If you would like to use temp_row[]
as the set of digits for this
object, you could do:
delete [] digits;
digits = new_row;
You should probably update ndigits
as well.
2 ways of doing that: The "old" way, which should be very similar to calling the destructor then the copy constructor:
bignum& bignum::operator=(const bignum& other)
{
delete[] digit;
ndigits = other.ndigits;
digit = new int[ndigits];
for (int i = 0; i != ndigits; ++i) {
digit[i] = other.digit[i];
}
return *this;
}
code which can be also written as:
bignum& bignum::operator=(const bignum& other)
{
this->~bignum();
new(this) bignum(other);
return *this;
}
This old way is now discouraged because not exception safe.

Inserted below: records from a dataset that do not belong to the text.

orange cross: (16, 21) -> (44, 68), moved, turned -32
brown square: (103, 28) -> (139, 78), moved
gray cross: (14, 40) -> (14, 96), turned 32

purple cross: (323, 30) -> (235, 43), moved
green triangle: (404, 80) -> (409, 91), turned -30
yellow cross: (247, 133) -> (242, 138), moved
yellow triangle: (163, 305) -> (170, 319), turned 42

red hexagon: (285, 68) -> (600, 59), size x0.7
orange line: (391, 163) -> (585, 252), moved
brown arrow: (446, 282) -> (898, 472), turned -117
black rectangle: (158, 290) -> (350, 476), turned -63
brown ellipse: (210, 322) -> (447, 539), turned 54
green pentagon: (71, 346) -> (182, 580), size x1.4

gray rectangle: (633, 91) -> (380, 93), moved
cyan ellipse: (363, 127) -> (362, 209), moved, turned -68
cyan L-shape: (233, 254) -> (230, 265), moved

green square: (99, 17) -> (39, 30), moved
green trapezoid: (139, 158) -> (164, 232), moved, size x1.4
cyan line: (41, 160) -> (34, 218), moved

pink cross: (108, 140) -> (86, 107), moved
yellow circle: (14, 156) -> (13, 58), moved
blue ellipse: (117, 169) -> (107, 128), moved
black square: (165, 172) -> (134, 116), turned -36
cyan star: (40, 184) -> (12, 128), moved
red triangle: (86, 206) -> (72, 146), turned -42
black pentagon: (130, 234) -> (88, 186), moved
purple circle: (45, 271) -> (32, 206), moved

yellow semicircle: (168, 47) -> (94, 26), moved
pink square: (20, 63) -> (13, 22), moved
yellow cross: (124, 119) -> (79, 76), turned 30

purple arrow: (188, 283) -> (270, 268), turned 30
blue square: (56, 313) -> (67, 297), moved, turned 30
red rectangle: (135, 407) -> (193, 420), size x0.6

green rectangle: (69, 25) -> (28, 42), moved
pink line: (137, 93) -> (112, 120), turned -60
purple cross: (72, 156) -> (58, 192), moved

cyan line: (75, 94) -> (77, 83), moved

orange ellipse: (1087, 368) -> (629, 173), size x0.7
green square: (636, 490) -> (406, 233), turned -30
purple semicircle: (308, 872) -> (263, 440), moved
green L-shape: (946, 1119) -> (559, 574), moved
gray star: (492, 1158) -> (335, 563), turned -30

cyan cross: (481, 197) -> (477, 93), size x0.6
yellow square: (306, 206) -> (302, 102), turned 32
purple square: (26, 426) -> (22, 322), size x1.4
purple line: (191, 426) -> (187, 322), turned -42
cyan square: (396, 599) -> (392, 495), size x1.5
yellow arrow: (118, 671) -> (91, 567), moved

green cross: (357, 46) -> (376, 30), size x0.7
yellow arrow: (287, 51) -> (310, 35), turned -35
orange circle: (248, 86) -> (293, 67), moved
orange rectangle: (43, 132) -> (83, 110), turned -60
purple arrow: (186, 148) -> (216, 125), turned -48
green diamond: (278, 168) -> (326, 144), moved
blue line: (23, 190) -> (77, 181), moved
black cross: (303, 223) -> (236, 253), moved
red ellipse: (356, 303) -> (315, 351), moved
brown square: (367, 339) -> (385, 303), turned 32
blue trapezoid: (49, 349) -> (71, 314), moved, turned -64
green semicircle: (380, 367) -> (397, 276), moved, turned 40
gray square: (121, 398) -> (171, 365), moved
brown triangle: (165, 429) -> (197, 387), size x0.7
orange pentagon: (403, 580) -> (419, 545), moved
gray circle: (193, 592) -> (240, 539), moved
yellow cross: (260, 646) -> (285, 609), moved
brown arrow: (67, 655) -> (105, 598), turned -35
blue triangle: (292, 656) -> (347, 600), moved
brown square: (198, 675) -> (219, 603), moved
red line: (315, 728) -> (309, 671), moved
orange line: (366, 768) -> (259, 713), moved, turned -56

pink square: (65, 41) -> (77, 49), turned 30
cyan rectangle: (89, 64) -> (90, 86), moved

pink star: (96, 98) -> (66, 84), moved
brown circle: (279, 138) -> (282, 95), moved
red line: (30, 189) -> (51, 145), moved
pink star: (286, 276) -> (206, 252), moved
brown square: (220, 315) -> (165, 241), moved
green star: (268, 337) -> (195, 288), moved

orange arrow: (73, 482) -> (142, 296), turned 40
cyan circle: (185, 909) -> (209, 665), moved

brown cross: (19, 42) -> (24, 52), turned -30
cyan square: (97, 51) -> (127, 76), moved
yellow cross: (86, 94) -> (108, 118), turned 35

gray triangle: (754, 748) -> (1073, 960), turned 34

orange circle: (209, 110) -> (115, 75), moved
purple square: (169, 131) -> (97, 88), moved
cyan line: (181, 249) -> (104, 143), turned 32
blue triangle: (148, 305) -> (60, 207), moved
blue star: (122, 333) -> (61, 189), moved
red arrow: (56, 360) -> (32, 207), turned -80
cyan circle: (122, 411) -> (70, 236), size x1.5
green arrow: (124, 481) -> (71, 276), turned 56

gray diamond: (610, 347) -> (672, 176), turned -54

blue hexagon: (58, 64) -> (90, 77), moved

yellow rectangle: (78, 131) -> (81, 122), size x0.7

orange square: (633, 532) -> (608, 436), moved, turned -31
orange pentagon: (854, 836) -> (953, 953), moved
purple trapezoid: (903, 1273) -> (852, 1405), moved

The "new" way, which is exception safe: you define a swap() member method that never throws any exception and use it to implement the operator=():
void bignum::swap(bignum& other) noexcept
{
std::swap(ndigits, other.ndigits);
std::swap(digit, other.digit);
}
bignum& bignum::operator=(const bignum& other)
{
bignum tmp(other);
this->swap(tmp);
return *this;
}
Rather than work out your multiple digit multiplication, I'm just leaving a couple of things to puzzle out,
Do you want to perform c = a b or a = a b? that is, do you intend to multiply two arguments, produce a temporary, and assign it to a third, or do you plan to just multiply the object a by an argument b?
My intention was C = A*B
Then you need to allocate (new) a destination bignum,
Use the friend operator overload should solve your need; it is common idiom to define binary operators (note that I didn't solve your allocating the right number of digits),
friend bignum operator+(const bignum& a, const bignum& b); //in class
//you want to calculate A * B --> C
//you need a temporary place to calculate C, then produce a new C,
bignum bignum::multiply( const bignum& A, const bignum& B ) const
{
//Your A is this, A.digit[];
//Your B is other, B.digit[];
//Yout C is temp, a buffer for calculations,
bignum temp;
int carry = 0;
int sum = 0;
int j = 0;
//you don't need this, you have temp.digit[];
for (int i = 0; i < this->ndigits-1; i++)
{
carry = 0;
temp.digit[i] = 0;
//what do you want to initialize j to?
for (j; j < B.ndigits - 1; j++)
{
sum = A.digit[i] * B.digit[j] + carry;
temp.digit[i + j] = sum % 10;
carry = sum / 10;
}
if (carry>0)
temp.digit[i + j] = carry;
}
return bignum(temp); //allocate a new bignum
}
See here for an example of how to overload a binary operator...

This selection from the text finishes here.